The Falcons continue to rank near the bottom in franchise value mainly due to their stadium deal with the Georgia World Congress Center authority. As Forbes cited in their 2010 ranking, “The problem for the Falcons is that their take from the Dome’s net profits was only $5 million, not enough to make the team competitive with teams that control state-of-the-art stadiums.”
The Falcons are valued roughly one billion dollars less than the most valuable franchise, the Dallas Cowboys. One of the things that Dallas has that the Falcons do not is a new, state of the art stadium. One of the things Dallas owner Jerry Jones did that Arthur Blank apparently will not is build a new stadium with private funds.

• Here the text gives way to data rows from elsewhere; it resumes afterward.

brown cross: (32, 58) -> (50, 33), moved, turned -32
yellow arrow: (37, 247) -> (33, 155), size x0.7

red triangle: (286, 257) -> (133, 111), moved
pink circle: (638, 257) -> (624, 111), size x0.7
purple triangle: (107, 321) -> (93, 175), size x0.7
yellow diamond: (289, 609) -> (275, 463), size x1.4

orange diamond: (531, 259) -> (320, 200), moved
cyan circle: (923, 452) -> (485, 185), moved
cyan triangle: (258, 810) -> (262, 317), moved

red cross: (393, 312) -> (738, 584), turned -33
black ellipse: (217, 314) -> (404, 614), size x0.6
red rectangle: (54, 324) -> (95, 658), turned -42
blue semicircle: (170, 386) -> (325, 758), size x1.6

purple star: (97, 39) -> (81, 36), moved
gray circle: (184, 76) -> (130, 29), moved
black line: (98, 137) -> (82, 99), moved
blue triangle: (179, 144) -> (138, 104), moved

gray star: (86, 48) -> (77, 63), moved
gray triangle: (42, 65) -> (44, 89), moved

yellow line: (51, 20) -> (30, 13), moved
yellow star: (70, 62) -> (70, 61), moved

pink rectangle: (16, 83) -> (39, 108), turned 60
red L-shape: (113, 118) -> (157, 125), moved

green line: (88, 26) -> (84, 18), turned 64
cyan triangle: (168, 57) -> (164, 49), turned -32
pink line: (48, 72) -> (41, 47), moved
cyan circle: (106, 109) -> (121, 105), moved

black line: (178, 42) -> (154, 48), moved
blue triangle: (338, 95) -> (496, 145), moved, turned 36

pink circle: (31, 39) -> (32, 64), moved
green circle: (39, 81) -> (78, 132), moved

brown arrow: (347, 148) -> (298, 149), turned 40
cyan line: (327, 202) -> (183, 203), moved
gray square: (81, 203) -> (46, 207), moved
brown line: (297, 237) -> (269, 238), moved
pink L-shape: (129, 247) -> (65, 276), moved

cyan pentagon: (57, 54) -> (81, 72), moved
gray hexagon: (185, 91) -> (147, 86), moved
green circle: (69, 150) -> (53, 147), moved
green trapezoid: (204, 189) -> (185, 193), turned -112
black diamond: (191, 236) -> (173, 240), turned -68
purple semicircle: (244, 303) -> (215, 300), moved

Atlanta voters will go to the polls twice this year and asked to tax themselves for much needed infrastructure. In March, those in the city of Atlanta will be asked to extend a sales tax which will collect $400 Million to pay for the city’s ongoing sewer improvement program – almost the exact same amount being given to Blank.
In July, voters will be asked to add an additional one percent sales tax to pay for regional transportation projects. With federal matching funds, the amount of money being given to build yet another stadium downtown could instead be used to fund $720 Million in transportation infrastructure.
When asked, city and state leaders are clear they do not want to make the connection to the half billion dollar gift they are all prepared to give to one of Atlanta’s wealthiest residents while pleading for area residents, currently ranked as last in “financial security”, to dig deeper into their own pockets to pay for critical infrastructure projects.
Publicly, Atlanta Mayor Kasim Reed bluntly stated “I am not going to play that game”, stating he would not be the Mayor that loses the Falcons to another city. Privately, members of the legislature and other involved leaders state the same, using the words “ego” and “Arthur Blank” frequently in the same sentences.
Owners of sports franchises who take an active interest in their franchises are naturally competitive people. No man wants to be the lowest ranked among his peers, even if that ranking means he is among the poorest of the billionaires in his club. If that means that he can convert a half billion dollars of taxpayer money to buttress his position among NFL owners then so be it. At least we’ll be able to watch a Super Bowl from our homes knowing that once in the next 20 years it will be occurring just miles away.
And the next morning, those of us who live in the Atlanta area will get up and begin our commute which will rank among the longest in the nation, with infrastructure still inadequate to support current area residents nor the businesses which we wish to recruit here.
But at least we will sleep soundly that night knowing the Falcons don’t play 8 games per year in Los Angeles instead of Atlanta.